The word "that" marks the lines to report; pull each of them from the listing.
▼▼▼
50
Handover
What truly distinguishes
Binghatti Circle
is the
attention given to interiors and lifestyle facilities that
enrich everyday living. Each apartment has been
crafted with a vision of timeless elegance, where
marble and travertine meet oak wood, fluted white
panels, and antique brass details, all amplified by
▲▲▲
▼▼▼
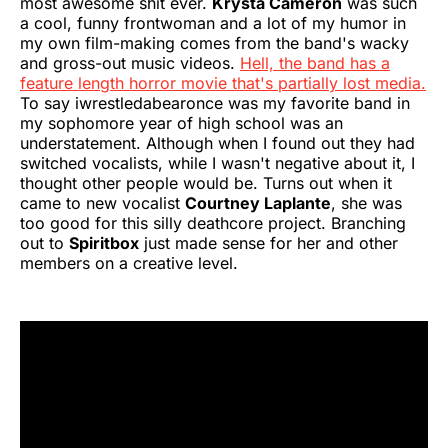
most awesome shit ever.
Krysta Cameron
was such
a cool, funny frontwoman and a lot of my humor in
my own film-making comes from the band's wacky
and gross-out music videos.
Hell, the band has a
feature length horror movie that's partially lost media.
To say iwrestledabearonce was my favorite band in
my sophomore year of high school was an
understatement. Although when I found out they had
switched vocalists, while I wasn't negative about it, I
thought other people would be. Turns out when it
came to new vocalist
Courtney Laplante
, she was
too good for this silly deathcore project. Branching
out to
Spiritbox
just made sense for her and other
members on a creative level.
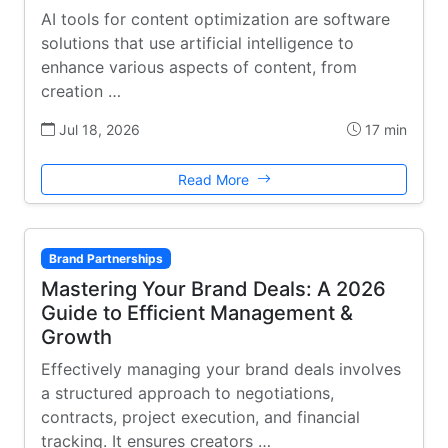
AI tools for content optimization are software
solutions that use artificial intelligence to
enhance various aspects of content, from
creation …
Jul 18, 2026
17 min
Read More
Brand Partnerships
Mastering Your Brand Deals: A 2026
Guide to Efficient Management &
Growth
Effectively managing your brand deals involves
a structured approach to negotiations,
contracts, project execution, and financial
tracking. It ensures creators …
▲▲▲
Response below:
attention given to interiors and lifestyle facilities that
feature length horror movie that's partially lost media.
solutions that use artificial intelligence to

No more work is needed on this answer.